**INSTRUCTIONS TO FOLLOW:** Output exactly the lines that run from the start of the records to the line with "fill, una noia", counting both ends, and skip the pictures.

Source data

┄┄┄┄┄┄┄┄┄┄┄┄┄┄┄┄┄┄┄┄

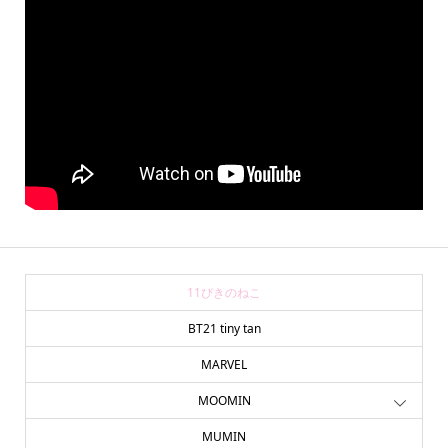
11ぴきのねこ
BT21 tiny tan
MARVEL
MOOMIN
online store
company info
contact us
share me!
MUMIN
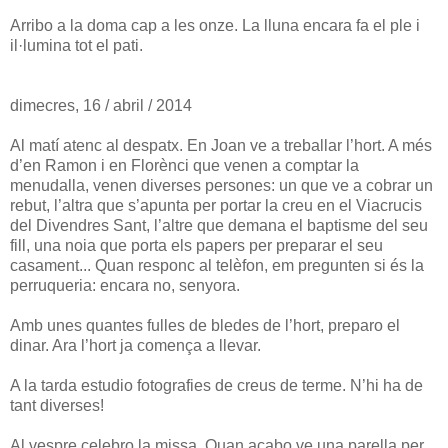
Arribo a la doma cap a les onze. La lluna encara fa el ple i
il·lumina tot el pati.
dimecres, 16 / abril / 2014
Al matí atenc al despatx. En Joan ve a treballar l’hort. A més
d’en Ramon i en Florènci que venen a comptar la
menudalla, venen diverses persones: un que ve a cobrar un
rebut, l’altra que s’apunta per portar la creu en el Viacrucis
del Divendres Sant, l’altre que demana el baptisme del seu
fill, una noia que porta els papers per preparar el seu
casament... Quan responc al telèfon, em pregunten si és la
perruqueria: encara no, senyora.
Amb unes quantes fulles de bledes de l’hort, preparo el
dinar. Ara l’hort ja comença a llevar.
A la tarda estudio fotografies de creus de terme. N’hi ha de
tant diverses!
Al vespre celebro la missa. Quan acabo ve una parella per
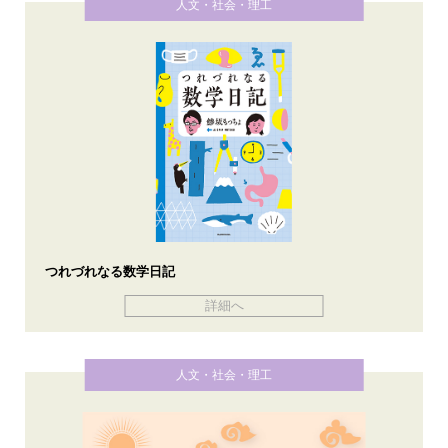
人文・社会・理工
つれづれなる数学日記
詳細へ
人文・社会・理工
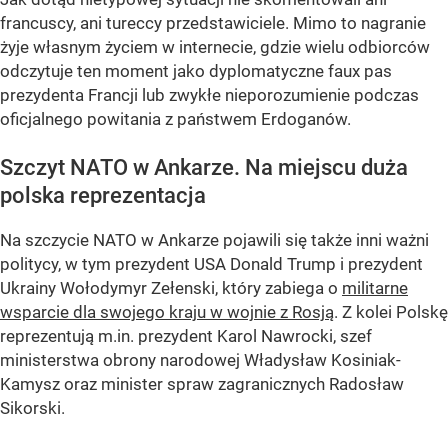
francuscy, ani tureccy przedstawiciele. Mimo to nagranie
żyje własnym życiem w internecie, gdzie wielu odbiorców
odczytuje ten moment jako dyplomatyczne faux pas
prezydenta Francji lub zwykłe nieporozumienie podczas
oficjalnego powitania z państwem Erdoganów.
Szczyt NATO w Ankarze. Na miejscu duża
polska reprezentacja
Na szczycie NATO w Ankarze pojawili się także inni ważni
politycy, w tym prezydent USA Donald Trump i prezydent
Ukrainy Wołodymyr Zełenski, który zabiega o
militarne
wsparcie dla swojego kraju w wojnie z Rosją
. Z kolei Polskę
reprezentują m.in. prezydent Karol Nawrocki, szef
ministerstwa obrony narodowej Władysław Kosiniak-
Kamysz oraz minister spraw zagranicznych Radosław
Sikorski.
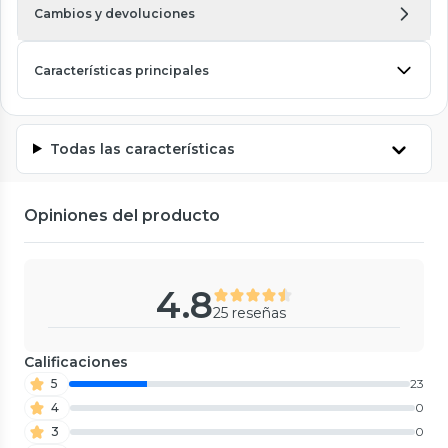
Cambios y devoluciones
Características principales
Todas las características
Opiniones del producto
4.8
25 reseñas
Calificaciones
5
23
4
0
3
0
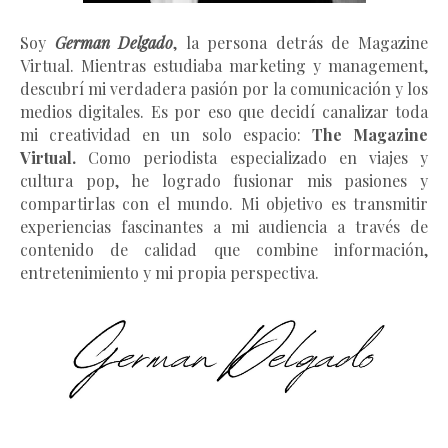
Soy
German Delgado
, la persona detrás de Magazine
Virtual.
Mientras estudiaba marketing y management
,
descubrí mi verdadera pasión por la comunicación y los
medios digitales. Es por eso que decidí canalizar toda
mi creatividad en un solo espacio:
The Magazine
Virtual.
Como periodista especializado en viajes y
cultura pop, he logrado fusionar mis pasiones y
compartirlas con el mundo. Mi objetivo es transmitir
experiencias fascinantes a mi audiencia a través de
contenido de calidad que combine información,
entretenimiento y mi propia perspectiva.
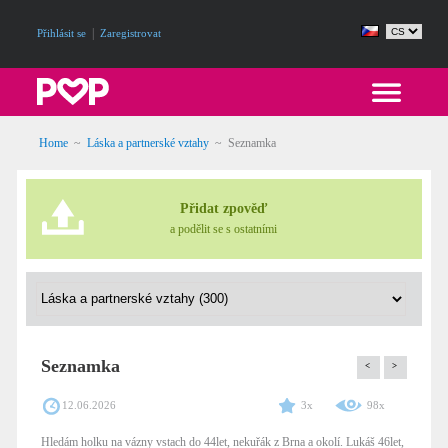
|
Přihlásit se
Zaregistrovat
Home
~
Láska a partnerské vztahy
~
Seznamka
Přidat zpověď
a podělit se s ostatními
Seznamka
<
>
12.06.2026
3x
98x
Hledám holku na vázny vstach do 44let, nekuřák z Brna a okolí. Lukáš 46let,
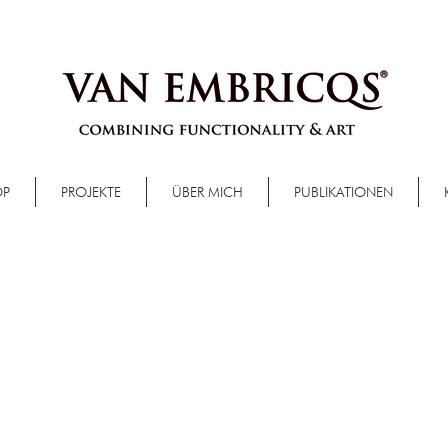
OP
PROJEKTE
ÜBER MICH
PUBLIKATIONEN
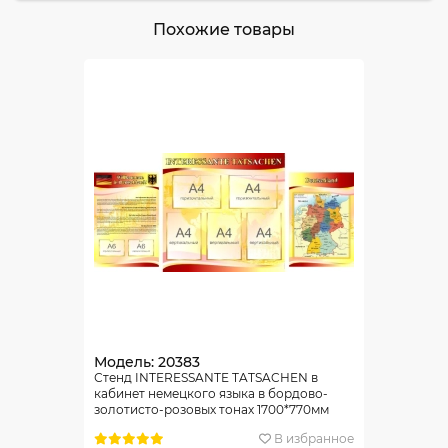
Похожие товары
Модель: 20383
Стенд INTERESSANTE TATSACHEN в
кабинет немецкого языка в бордово-
золотисто-розовых тонах 1700*770мм
В избранное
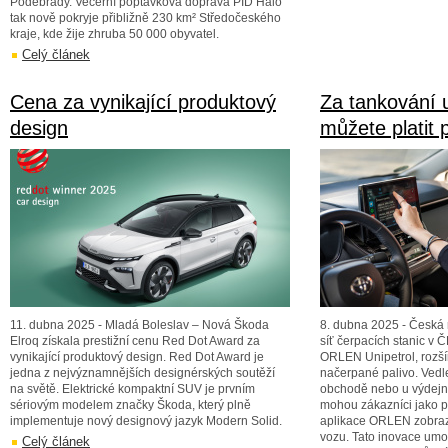
Poděbrady. Večerní poptávková doprava PID Haló
tak nově pokryje přibližně 230 km² Středočeského
kraje, kde žije zhruba 50 000 obyvatel.
Celý článek
Cena za vynikající produktový
Za tankování 
design
můžete platit 
11. dubna 2025 - Mladá Boleslav – Nová Škoda
8. dubna 2025 - Česká 
Elroq získala prestižní cenu Red Dot Award za
síť čerpacích stanic v Č
vynikající produktový design. Red Dot Award je
ORLEN Unipetrol, rozší
jedna z nejvýznamnějších designérských soutěží
načerpané palivo. Vedl
na světě. Elektrické kompaktní SUV je prvním
obchodě nebo u výdejn
sériovým modelem značky Škoda, který plně
mohou zákazníci jako pr
implementuje nový designový jazyk Modern Solid.
aplikace ORLEN zobraze
vozu. Tato inovace umo
Celý článek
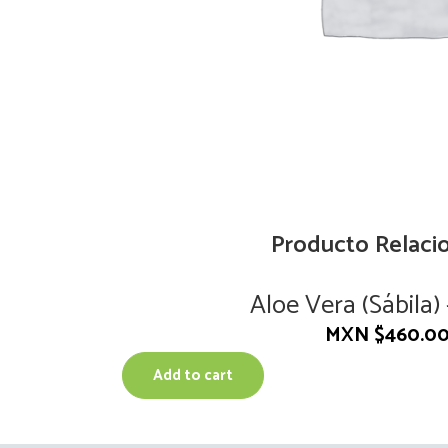
Producto Relaci
Aloe Vera (Sábila)
MXN $
460.0
Add to cart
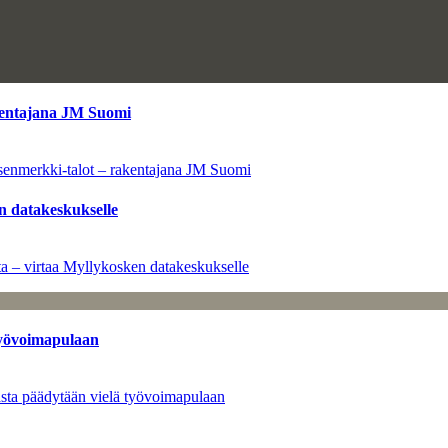
kentajana JM Suomi
senmerkki-talot – rakentajana JM Suomi
n datakeskukselle
a – virtaa Myllykosken datakeskukselle
työvoimapulaan
asta päädytään vielä työvoimapulaan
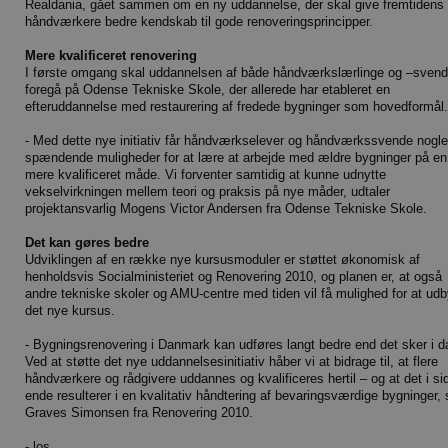
Realdania, gået sammen om en ny uddannelse, der skal give fremtidens
håndværkere bedre kendskab til gode renoveringsprincipper.
Mere kvalificeret renovering
I første omgang skal uddannelsen af både håndværkslærlinge og –sven
foregå på Odense Tekniske Skole, der allerede har etableret en
efteruddannelse med restaurering af fredede bygninger som hovedformål.
- Med dette nye initiativ får håndværkselever og håndværkssvende nogle
spændende muligheder for at lære at arbejde med ældre bygninger på en
mere kvalificeret måde. Vi forventer samtidig at kunne udnytte
vekselvirkningen mellem teori og praksis på nye måder, udtaler
projektansvarlig Mogens Victor Andersen fra Odense Tekniske Skole.
Det kan gøres bedre
Udviklingen af en række nye kursusmoduler er støttet økonomisk af
henholdsvis Socialministeriet og Renovering 2010, og planen er, at også
andre tekniske skoler og AMU-centre med tiden vil få mulighed for at ud
det nye kursus.
- Bygningsrenovering i Danmark kan udføres langt bedre end det sker i d
Ved at støtte det nye uddannelsesinitiativ håber vi at bidrage til, at flere
håndværkere og rådgivere uddannes og kvalificeres hertil – og at det i si
ende resulterer i en kvalitativ håndtering af bevaringsværdige bygninger, 
Graves Simonsen fra Renovering 2010.
- los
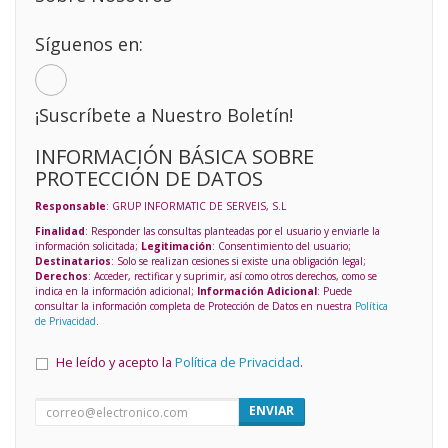
Síguenos en:
¡Suscríbete a Nuestro Boletín!
INFORMACIÓN BÁSICA SOBRE
PROTECCIÓN DE DATOS
Responsable
: GRUP INFORMATIC DE SERVEIS, S.L
Finalidad
: Responder las consultas planteadas por el usuario y enviarle la
información solicitada;
Legitimación
: Consentimiento del usuario;
Destinatarios
: Solo se realizan cesiones si existe una obligación legal;
Derechos
: Acceder, rectificar y suprimir, así como otros derechos, como se
indica en la información adicional;
Información Adicional
: Puede
consultar la información completa de Protección de Datos en nuestra
Política
de Privacidad
.
He leído y acepto la
Política de Privacidad
.
ENVIAR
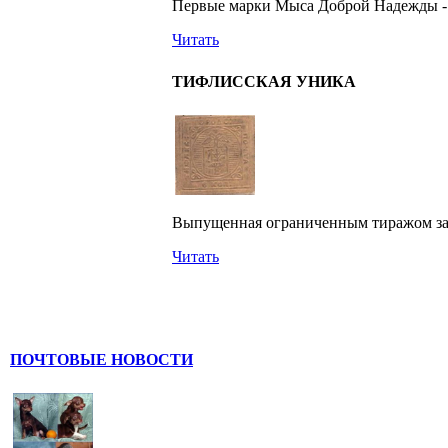
Первые марки Мыса Доброй Надежды - 
Читать
ТИФЛИССКАЯ УНИКА
Выпущенная ограниченным тиражом задо
Читать
ПОЧТОВЫЕ НОВОСТИ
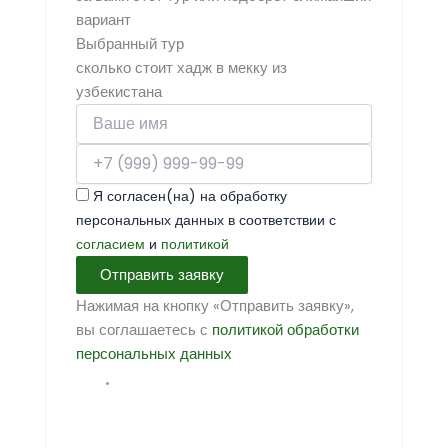
вариант
Выбранный тур
сколько стоит хадж в мекку из
узбекистана
Я согласен(на) на обработку
персональных данных в соответствии с
согласием
и
политикой
Отправить заявку
Нажимая на кнопку «Отправить заявку»,
вы соглашаетесь с
политикой обработки
персональных данных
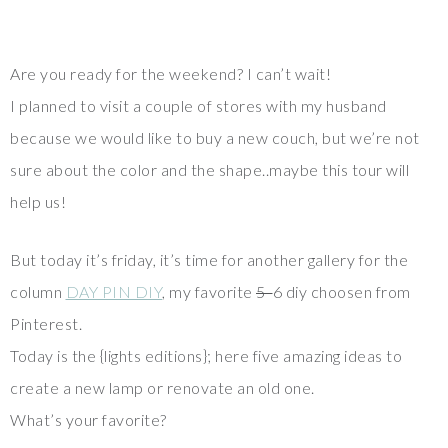
Are you ready for the weekend? I can’t wait!
I planned to visit a couple of stores with my husband
because we would like to buy a new couch, but we’re not
sure about the color and the shape..maybe this tour will
help us!
But today it’s friday, it’s time for another gallery for the
column
DAY PIN DIY
, my favorite
5
6 diy choosen from
Pinterest.
Today is the {lights editions}; here five amazing ideas to
create a new lamp or renovate an old one.
What’s your favorite?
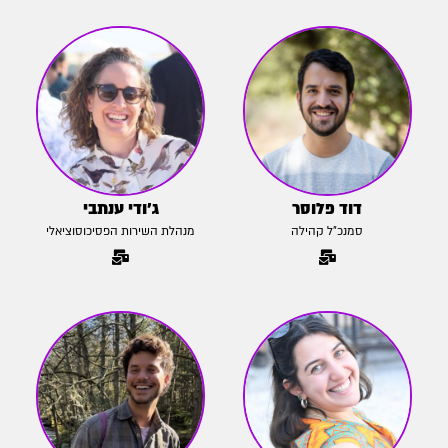
דוד פלוסר
ג'ודי ענתבי
סמנכ"ל קהילה
מנהלת השירות הפסיכוסוציאלי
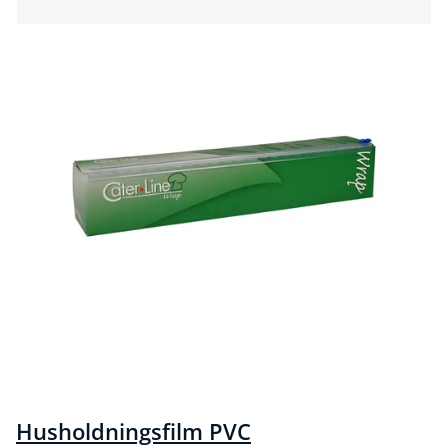
Husholdningsfilm PVC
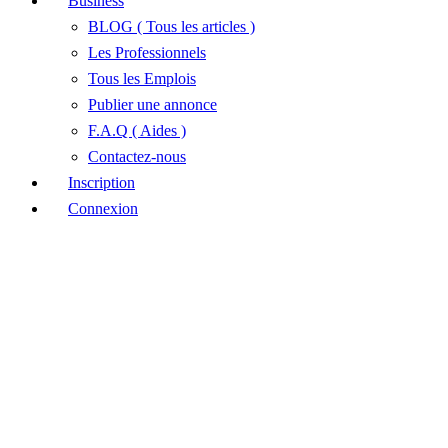
Business
BLOG ( Tous les articles )
Les Professionnels
Tous les Emplois
Publier une annonce
F.A.Q ( Aides )
Contactez-nous
Inscription
Connexion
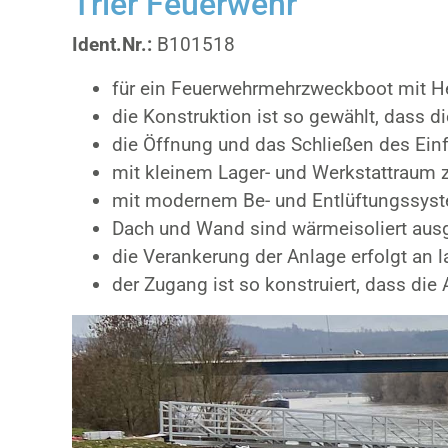
Trier Feuerwehr
Ident.Nr.:
B101518
für ein Feuerwehrmehrzweckboot mit H
die Konstruktion ist so gewählt, dass d
die Öffnung und das Schließen des Ein
mit kleinem Lager- und Werkstattraum 
mit modernem Be- und Entlüftungssyste
Dach und Wand sind wärmeisoliert ausg
die Verankerung der Anlage erfolgt an
der Zugang ist so konstruiert, dass di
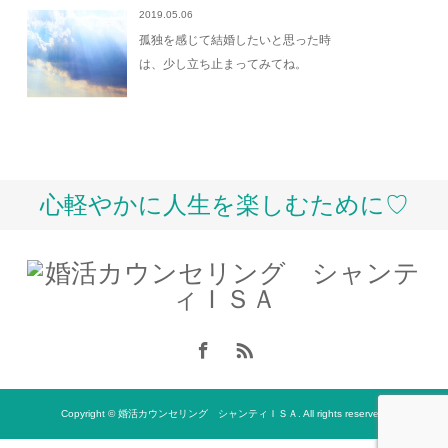
2019.05.06
孤独を感じて結婚したいと思った時
は、少し立ち止まってみてね。
心軽やかに人生を楽しむために♡
Copyright © 婚活カウンセリング シャンティＩＳＡ. All rights reserved.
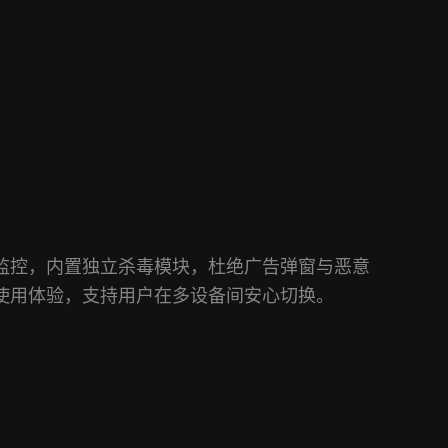
监控，内置独立杀毒模块，杜绝广告弹窗与恶意
使用体验，支持用户在多设备间安心切换。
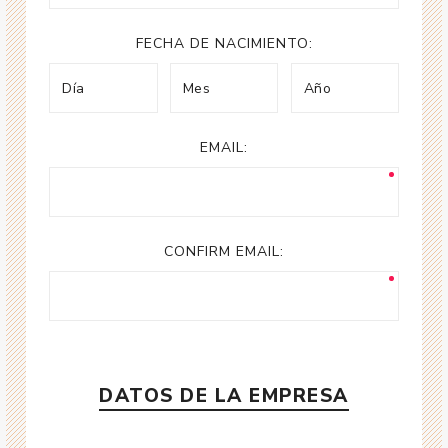
FECHA DE NACIMIENTO:
EMAIL:
CONFIRM EMAIL:
DATOS DE LA EMPRESA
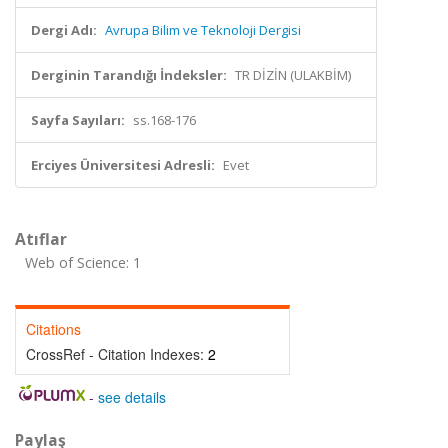
Dergi Adı:
Avrupa Bilim ve Teknoloji Dergisi
Derginin Tarandığı İndeksler:
TR DİZİN (ULAKBİM)
Sayfa Sayıları:
ss.168-176
Erciyes Üniversitesi Adresli:
Evet
Atıflar
Web of Science: 1
Citations
CrossRef - Citation Indexes:
2
-
see details
Paylaş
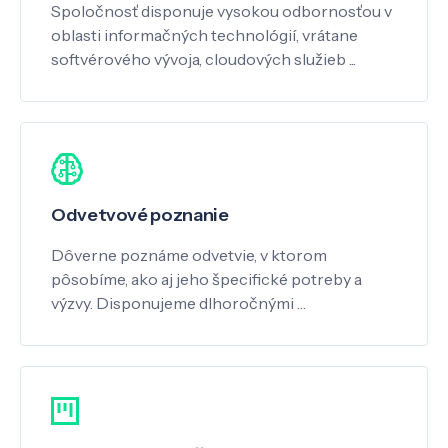
Spoločnosť disponuje vysokou odbornosťou v
oblasti informačných technológií, vrátane
softvérového vývoja, cloudových služieb ...
Odvetvové poznanie
Dôverne poznáme odvetvie, v ktorom
pôsobíme, ako aj jeho špecifické potreby a
výzvy. Disponujeme dlhoročnými …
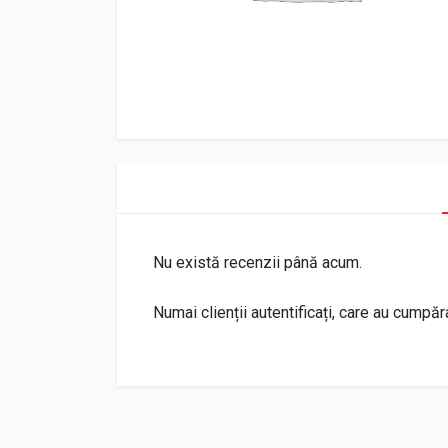
Nu există recenzii până acum.
Numai clienții autentificați, care au cumpă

┄┄┄┄┄┄┄┄┄┄┄┄┄┄┄┄┄┄┄┄

**RESULT OF THE EXERCISE:**
11ぴきのねこ
BT21 tiny tan
MARVEL
MOOMIN
online store
company info
contact us
share me!
MUMIN
Arribo a la doma cap a les onze. La lluna encara fa el ple i
il·lumina tot el pati.
dimecres, 16 / abril / 2014
Al matí atenc al despatx. En Joan ve a treballar l’hort. A més
d’en Ramon i en Florènci que venen a comptar la
menudalla, venen diverses persones: un que ve a cobrar un
rebut, l’altra que s’apunta per portar la creu en el Viacrucis
del Divendres Sant, l’altre que demana el baptisme del seu
fill, una noia que porta els papers per preparar el seu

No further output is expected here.